What lines in the entries hold the string "highlighted"? List them.

Data extract:
○ ○ ○
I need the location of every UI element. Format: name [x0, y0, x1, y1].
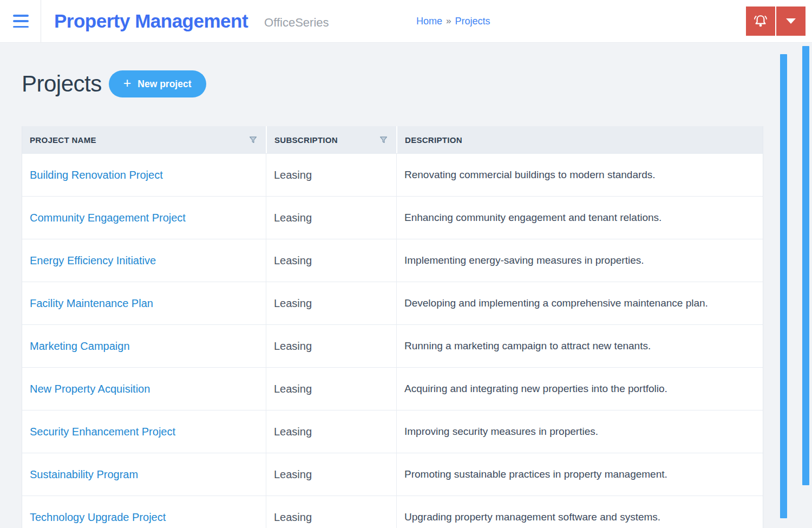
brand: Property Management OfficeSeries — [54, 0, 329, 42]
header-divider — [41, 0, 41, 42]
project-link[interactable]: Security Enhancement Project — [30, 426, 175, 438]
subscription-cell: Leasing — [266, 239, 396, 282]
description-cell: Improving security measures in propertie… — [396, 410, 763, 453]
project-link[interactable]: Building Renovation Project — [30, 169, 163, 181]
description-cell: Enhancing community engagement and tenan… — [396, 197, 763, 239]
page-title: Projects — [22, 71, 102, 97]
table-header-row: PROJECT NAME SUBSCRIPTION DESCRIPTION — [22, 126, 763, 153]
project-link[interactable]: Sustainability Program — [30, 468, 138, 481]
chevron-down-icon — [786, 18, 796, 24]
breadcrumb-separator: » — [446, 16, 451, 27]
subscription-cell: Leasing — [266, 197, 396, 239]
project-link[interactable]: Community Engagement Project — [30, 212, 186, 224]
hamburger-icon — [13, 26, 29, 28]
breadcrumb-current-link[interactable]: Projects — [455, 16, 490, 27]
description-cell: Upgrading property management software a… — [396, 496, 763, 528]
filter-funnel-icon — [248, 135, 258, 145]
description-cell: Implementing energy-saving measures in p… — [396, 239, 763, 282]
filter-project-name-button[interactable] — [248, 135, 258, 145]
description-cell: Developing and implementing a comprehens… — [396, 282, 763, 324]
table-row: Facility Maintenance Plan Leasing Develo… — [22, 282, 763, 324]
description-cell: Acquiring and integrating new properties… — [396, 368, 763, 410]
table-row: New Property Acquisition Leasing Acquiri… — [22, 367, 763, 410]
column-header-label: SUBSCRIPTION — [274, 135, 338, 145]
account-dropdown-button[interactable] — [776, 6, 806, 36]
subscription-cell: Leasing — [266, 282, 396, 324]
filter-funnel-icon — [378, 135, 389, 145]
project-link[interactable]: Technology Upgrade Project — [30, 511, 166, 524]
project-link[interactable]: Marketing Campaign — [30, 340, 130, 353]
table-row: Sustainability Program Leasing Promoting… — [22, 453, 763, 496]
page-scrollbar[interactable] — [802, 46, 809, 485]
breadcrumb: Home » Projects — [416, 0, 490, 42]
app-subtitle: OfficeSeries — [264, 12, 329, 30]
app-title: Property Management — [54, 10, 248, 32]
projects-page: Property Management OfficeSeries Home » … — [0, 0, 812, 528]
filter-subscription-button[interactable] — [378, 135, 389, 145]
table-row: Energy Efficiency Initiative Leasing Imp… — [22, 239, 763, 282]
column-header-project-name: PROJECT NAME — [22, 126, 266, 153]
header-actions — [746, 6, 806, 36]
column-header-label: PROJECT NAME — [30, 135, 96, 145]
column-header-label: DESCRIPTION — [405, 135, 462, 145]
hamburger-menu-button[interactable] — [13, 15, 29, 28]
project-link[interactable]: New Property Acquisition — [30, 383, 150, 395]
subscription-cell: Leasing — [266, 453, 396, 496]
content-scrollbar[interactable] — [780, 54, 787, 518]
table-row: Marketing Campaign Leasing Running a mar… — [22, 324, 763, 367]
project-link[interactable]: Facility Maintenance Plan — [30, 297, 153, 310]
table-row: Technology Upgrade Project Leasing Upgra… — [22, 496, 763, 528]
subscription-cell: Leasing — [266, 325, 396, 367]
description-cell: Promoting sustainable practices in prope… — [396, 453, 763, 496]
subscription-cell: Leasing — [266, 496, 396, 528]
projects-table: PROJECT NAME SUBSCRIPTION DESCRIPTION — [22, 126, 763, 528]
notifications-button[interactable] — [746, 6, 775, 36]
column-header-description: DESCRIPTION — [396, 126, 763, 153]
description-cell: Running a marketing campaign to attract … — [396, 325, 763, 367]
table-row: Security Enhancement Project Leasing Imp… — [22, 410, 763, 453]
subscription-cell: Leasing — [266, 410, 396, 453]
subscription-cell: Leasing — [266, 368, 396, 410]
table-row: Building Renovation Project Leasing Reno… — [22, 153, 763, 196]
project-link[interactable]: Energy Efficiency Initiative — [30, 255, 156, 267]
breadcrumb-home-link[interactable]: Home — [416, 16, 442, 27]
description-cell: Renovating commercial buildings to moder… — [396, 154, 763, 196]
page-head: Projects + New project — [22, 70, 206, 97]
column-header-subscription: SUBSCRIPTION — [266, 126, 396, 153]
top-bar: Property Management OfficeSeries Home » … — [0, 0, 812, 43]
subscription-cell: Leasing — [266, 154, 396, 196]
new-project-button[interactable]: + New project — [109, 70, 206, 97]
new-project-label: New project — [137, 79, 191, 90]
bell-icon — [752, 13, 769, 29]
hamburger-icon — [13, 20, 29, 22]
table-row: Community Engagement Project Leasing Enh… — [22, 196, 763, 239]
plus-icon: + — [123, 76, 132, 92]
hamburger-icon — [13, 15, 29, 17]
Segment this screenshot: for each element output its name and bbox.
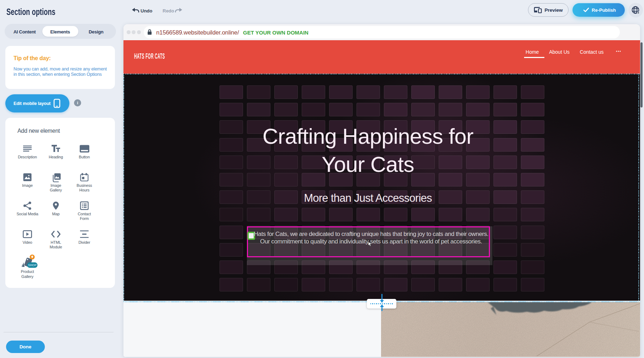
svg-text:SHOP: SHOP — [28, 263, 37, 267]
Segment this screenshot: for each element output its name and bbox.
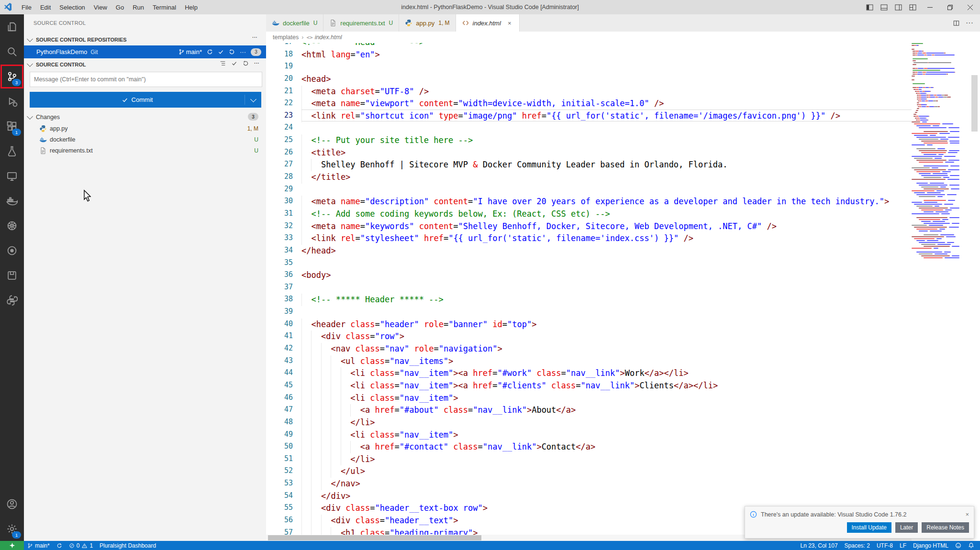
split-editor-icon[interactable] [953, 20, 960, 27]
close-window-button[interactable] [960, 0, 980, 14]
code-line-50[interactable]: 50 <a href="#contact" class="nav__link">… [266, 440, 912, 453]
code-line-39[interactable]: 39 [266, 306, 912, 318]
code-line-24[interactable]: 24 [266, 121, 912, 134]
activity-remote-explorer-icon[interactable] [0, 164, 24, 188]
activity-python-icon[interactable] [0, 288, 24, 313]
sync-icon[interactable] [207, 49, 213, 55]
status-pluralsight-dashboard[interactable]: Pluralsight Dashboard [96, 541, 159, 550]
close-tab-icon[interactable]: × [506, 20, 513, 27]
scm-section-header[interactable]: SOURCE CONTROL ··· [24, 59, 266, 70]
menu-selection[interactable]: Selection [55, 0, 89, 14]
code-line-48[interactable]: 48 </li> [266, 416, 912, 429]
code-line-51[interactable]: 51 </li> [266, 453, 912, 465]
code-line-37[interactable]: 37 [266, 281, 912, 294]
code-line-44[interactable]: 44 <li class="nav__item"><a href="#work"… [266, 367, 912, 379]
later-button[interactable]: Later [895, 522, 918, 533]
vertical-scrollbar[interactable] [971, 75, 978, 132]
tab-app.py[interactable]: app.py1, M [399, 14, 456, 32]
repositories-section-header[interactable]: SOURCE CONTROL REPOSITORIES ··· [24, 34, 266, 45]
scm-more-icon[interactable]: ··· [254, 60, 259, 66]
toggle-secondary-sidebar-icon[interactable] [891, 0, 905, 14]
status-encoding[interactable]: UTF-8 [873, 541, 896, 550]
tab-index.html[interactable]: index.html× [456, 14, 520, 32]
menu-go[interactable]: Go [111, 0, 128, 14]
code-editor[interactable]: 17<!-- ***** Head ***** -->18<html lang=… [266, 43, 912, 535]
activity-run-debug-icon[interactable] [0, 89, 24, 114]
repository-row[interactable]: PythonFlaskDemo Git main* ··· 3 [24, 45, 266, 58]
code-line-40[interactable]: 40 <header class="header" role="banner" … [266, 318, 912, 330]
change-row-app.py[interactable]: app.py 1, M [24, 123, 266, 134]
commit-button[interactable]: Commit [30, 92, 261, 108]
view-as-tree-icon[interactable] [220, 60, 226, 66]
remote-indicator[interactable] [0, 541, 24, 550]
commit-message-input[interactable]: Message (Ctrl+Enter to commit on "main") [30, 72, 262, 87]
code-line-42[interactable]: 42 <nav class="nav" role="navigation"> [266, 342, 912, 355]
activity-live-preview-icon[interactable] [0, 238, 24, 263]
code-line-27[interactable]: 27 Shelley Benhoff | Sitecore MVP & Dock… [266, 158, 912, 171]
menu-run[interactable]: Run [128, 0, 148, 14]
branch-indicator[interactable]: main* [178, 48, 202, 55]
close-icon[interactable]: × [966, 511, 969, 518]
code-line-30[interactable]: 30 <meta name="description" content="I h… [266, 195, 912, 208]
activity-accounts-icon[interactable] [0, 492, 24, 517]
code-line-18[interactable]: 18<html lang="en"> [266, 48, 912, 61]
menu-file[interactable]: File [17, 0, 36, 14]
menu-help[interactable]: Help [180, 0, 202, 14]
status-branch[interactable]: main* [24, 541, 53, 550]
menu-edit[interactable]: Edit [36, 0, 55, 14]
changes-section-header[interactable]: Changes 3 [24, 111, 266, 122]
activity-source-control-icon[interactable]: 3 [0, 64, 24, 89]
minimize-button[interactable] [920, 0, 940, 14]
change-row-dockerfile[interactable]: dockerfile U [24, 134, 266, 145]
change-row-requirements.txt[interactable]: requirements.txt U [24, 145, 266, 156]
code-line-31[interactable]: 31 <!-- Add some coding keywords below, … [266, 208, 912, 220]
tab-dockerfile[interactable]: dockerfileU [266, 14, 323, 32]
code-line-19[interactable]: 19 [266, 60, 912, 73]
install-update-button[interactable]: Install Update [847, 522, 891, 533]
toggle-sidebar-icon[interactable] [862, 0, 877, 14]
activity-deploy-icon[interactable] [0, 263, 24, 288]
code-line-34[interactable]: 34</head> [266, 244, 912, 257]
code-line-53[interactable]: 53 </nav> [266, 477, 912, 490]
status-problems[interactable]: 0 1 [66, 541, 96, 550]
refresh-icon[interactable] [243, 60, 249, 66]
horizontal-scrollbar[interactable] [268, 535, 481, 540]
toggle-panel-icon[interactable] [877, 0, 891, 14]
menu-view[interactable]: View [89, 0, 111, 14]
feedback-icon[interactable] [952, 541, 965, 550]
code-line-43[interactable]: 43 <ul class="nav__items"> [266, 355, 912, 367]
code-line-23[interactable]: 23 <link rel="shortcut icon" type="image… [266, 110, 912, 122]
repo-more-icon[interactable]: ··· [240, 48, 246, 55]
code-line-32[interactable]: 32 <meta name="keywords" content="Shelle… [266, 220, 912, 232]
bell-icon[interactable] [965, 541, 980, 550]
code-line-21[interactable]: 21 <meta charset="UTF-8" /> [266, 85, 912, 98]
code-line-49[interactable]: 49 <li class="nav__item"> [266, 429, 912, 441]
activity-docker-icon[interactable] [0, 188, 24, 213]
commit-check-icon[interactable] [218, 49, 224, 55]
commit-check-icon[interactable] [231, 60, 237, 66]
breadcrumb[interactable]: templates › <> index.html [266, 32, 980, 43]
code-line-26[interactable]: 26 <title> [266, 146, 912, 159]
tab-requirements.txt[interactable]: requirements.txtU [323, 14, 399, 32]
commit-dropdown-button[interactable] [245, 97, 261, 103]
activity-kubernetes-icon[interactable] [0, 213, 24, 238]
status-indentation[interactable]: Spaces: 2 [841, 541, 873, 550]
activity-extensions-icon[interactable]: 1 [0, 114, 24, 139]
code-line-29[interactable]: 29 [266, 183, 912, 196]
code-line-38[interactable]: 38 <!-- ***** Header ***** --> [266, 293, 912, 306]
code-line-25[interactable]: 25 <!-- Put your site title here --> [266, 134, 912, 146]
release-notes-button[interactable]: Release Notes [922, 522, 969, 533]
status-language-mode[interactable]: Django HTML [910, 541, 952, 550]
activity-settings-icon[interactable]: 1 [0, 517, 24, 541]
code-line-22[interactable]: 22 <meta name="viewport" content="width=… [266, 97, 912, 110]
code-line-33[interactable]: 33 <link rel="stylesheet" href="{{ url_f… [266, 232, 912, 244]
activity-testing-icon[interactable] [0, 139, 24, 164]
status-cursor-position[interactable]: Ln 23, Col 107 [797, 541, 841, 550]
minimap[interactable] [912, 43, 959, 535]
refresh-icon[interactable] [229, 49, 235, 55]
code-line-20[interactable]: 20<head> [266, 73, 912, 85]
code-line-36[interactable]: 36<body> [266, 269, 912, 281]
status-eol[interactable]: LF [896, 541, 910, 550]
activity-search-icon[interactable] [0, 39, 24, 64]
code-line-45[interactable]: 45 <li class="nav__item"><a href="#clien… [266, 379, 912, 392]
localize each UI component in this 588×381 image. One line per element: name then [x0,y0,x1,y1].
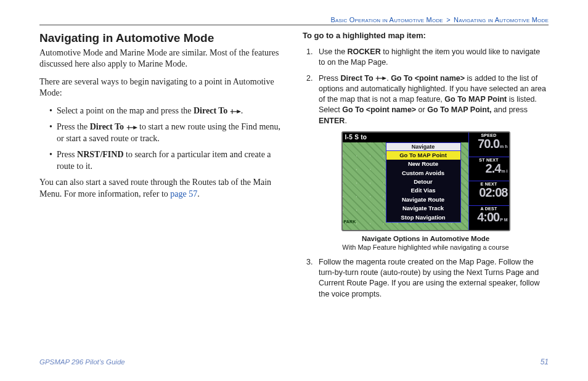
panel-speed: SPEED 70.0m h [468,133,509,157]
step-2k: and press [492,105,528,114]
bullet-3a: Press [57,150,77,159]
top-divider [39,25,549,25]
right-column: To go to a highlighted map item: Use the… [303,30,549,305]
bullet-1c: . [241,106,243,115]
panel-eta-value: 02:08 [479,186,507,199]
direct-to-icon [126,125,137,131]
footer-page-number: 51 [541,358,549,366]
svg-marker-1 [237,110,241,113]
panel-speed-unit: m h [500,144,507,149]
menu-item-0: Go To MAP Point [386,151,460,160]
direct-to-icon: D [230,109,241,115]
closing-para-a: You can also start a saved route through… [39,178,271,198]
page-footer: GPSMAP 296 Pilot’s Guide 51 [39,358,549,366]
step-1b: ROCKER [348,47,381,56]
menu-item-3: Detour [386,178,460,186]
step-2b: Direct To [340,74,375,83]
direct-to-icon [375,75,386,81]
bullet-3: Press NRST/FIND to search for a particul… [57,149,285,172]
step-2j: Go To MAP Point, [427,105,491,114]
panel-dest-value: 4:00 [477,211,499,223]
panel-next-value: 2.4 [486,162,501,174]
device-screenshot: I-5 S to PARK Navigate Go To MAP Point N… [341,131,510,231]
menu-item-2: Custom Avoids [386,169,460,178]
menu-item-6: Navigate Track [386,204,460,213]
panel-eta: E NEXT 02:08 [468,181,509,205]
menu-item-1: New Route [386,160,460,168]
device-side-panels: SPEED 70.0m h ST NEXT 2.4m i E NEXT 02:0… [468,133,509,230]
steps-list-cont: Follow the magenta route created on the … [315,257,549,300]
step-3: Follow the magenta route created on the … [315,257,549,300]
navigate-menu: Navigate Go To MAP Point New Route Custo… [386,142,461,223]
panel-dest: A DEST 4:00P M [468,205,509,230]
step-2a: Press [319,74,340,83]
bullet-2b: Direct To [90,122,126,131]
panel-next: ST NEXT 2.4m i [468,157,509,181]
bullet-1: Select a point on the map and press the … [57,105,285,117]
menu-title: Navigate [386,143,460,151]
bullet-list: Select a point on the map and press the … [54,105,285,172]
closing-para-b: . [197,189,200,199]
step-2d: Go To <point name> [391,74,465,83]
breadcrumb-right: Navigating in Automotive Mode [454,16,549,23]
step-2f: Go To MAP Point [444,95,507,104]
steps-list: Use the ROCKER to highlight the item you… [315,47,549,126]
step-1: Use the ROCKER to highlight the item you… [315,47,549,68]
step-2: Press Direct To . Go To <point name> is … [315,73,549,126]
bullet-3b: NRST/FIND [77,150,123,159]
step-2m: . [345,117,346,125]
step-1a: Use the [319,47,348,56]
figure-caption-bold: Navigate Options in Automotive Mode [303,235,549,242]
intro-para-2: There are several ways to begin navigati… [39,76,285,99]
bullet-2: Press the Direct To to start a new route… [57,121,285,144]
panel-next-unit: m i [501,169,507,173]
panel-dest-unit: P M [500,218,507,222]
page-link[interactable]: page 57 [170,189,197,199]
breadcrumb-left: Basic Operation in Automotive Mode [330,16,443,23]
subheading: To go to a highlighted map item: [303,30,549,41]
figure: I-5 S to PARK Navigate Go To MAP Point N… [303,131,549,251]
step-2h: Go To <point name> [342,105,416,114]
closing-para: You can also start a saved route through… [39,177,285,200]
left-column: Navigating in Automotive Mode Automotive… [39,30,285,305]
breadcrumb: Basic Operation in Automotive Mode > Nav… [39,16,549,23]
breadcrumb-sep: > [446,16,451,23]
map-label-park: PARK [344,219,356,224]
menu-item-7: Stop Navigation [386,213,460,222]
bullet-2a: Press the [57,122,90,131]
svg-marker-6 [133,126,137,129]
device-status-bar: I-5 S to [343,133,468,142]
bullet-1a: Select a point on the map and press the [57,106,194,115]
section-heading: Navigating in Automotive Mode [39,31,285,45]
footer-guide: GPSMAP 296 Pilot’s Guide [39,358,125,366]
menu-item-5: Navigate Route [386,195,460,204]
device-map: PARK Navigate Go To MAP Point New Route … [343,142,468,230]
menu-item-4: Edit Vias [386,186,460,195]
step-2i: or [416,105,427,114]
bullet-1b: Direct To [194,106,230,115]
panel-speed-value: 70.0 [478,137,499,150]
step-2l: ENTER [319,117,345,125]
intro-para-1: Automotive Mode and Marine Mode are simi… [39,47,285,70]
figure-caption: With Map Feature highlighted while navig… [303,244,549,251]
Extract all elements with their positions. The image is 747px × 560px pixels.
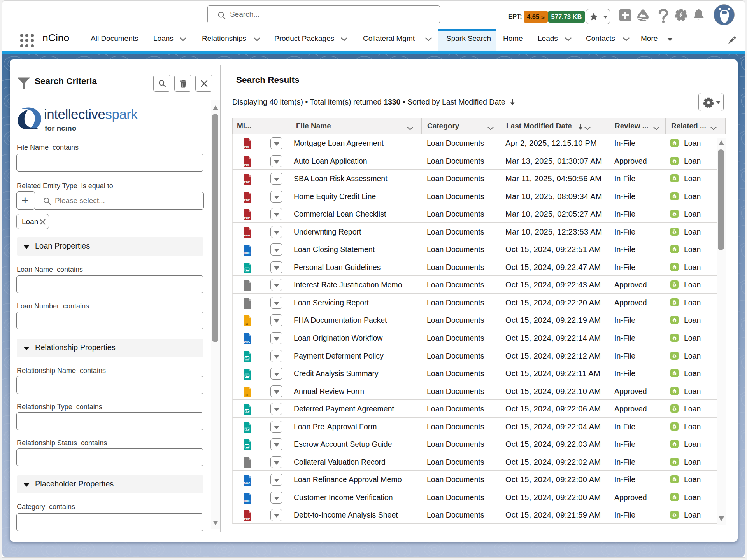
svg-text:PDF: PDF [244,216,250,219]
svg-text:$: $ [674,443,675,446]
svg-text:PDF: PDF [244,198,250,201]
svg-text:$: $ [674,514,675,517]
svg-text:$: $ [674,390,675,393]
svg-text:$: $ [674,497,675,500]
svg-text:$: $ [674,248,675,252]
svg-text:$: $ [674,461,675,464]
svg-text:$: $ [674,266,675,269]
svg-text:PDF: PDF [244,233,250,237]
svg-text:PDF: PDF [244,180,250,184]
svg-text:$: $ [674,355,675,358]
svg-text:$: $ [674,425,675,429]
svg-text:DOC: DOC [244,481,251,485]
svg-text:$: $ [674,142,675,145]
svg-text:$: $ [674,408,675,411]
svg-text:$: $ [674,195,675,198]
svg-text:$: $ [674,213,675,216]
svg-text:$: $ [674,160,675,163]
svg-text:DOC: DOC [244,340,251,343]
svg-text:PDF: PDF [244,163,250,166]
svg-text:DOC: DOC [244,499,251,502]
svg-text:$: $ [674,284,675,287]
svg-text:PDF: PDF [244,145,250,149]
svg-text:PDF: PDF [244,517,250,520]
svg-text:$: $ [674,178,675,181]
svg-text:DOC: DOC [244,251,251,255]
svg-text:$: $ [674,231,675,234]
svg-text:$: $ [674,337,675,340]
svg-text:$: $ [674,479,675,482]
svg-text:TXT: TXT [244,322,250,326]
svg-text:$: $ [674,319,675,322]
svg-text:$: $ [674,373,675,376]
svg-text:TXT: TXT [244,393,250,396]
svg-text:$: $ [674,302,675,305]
○ ○ ○
Written answer:
right-column: To go to a highlighted map item: Use the… [303,30,549,305]
subheading: To go to a highlighted map item: [303,30,549,41]
figure-caption: With Map Feature highlighted while navig… [303,244,549,251]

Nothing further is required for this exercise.